1. A five-year extension of anastrozole treatment was shown not to provide additional benefit compared to a two-year extension in postmenopausal women with hormone-receptor-positive breast cancer.
2. Anastrozole treatment prolongation was shown to increase the risk of bone fracture.
Evidence Rating Level: 1 (Excellent)
Study Rundown: The most prevalent molecular subtype of breast cancer in women is luminal breast cancer. The risk of reoccurrence continues indefinitely, and more than half of the cases are diagnosed after the first five years. Though treatment extension studies have shown a benefit for longer disease-free survival with tamoxifen, the benefit of extended aromatase-inhibitor therapy is less established.

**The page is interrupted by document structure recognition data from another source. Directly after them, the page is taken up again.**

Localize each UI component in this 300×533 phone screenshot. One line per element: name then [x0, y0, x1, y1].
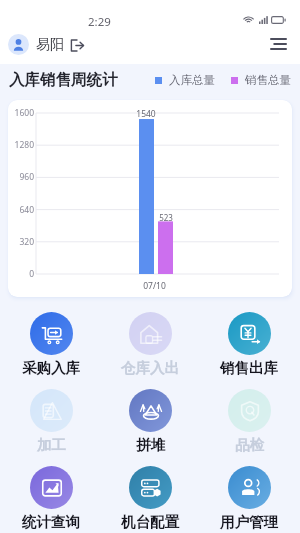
button[interactable]: 拼堆 [102, 389, 198, 454]
button[interactable]: 统计查询 [3, 466, 99, 531]
staticText: 入库销售周统计 [9, 70, 118, 90]
staticText: 1540 [136, 108, 156, 120]
staticText: 320 [19, 236, 34, 248]
staticText: 0 [29, 268, 34, 280]
staticText: 2:29 [88, 14, 111, 30]
staticText: 品检 [235, 436, 264, 454]
staticText: 销售出库 [220, 359, 278, 377]
button[interactable]: 仓库入出 [102, 312, 198, 377]
staticText: 入库总量 [169, 73, 215, 87]
button[interactable]: 销售出库 [201, 312, 297, 377]
staticText: 640 [19, 204, 34, 216]
staticText: 用户管理 [220, 513, 278, 531]
staticText: 易阳 [36, 36, 64, 54]
staticText: 1600 [14, 107, 34, 119]
button[interactable]: Profile [8, 34, 29, 55]
staticText: 960 [19, 171, 34, 183]
staticText: 仓库入出 [121, 359, 179, 377]
staticText: 机台配置 [121, 513, 179, 531]
staticText: 统计查询 [22, 513, 80, 531]
staticText: 1280 [14, 139, 34, 151]
button[interactable]: 品检 [201, 389, 297, 454]
button[interactable]: 加工 [3, 389, 99, 454]
staticText: 加工 [37, 436, 66, 454]
staticText: 07/10 [143, 280, 166, 292]
staticText: 采购入库 [22, 359, 80, 377]
button[interactable]: 采购入库 [3, 312, 99, 377]
staticText: 销售总量 [245, 73, 291, 87]
staticText: 523 [159, 212, 173, 223]
button[interactable]: 用户管理 [201, 466, 297, 531]
staticText: 拼堆 [136, 436, 165, 454]
button[interactable]: 机台配置 [102, 466, 198, 531]
button[interactable]: Menu [260, 26, 296, 62]
button[interactable]: Logout [69, 37, 85, 53]
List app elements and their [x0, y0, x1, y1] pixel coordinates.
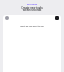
button[interactable]: Menu — [55, 16, 59, 20]
staticText: What do you want to do? — [3, 25, 61, 28]
staticText: GET STARTED — [0, 3, 64, 5]
button[interactable]: Profile — [5, 16, 9, 20]
staticText: Create new tasks within seconds — [0, 6, 64, 12]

As such, this study investigated the benefits of extending anastrozole, an aromatase-inhibitor, therapy beyond the initial five-year period of treatment in postmenopausal women with hormone-receptor–positive breast cancer. The study determined extending anastrozole therapy for two years was sufficient in maximizing treatment benefits compared to a five-year extension. Furthermore, anastrozole therapy extension was shown to increase the risk of bone fractures. The randomized control trial was limited by using only one aromatase-inhibitor therapy – anastrozole. Additionally, the patients included in the study did not focus on the highest-risk patients with luminal breast cancer. Nonetheless, this study’s results are significant, and its findings highlight the appropriate duration of adjuvant anastrozole in postmenopausal breast cancer.
In-Depth [randomized controlled trial]: This randomized control trial study enrolled 3,484 women across 75 centers in Austria. Participants included in the study were 80 years of age or younger, had histologically verified invasive hormone-receptor-positive breast cancer at an early stage, and received five years of adjuvant endocrine therapy. Participants who did not receive adjuvant therapy up until 12 months prior to randomization were excluded from this study. The participants were randomized in a 1:1 ratio to receive oral anastrozole (1 mg, daily) for either two or five additional years, respectively. The primary endpoint was disease-free survival among patients participating two years after randomization. The primary endpoint was similar between the two groups with disease-free survival at 73.6% for the 2-year group and 73.9% for the 5-year group (hazard ratio [HR], 0.99; 95% confidence interval [CI], 0.85 to 1.15; P = 0.90). Additionally, the hazard ratio for contralateral breast cancer was 1.15 (95% CI, 0.75 to 1.77), and the hazard ratio for a second primary cancer was 1.06 (95% CI, 0.81 to 1.38). The side effects of anastrozole treatment were similar to the known toxicity profile. The most frequently reported adverse event was osteoarthritis with 29 patients in the 2-year group (1.7%) and 74 patients in the 5-year group (4.3%). The risk of a clinical bone fracture was higher in the 5-year group compared to the 2-year group (HR, 1.35; 95% CI, 1.00 to 1.84). Taken together, extending anastrozole treatment for five years after the initial adjuvant endocrine therapy provided no additional benefits compared to a 2-year extension.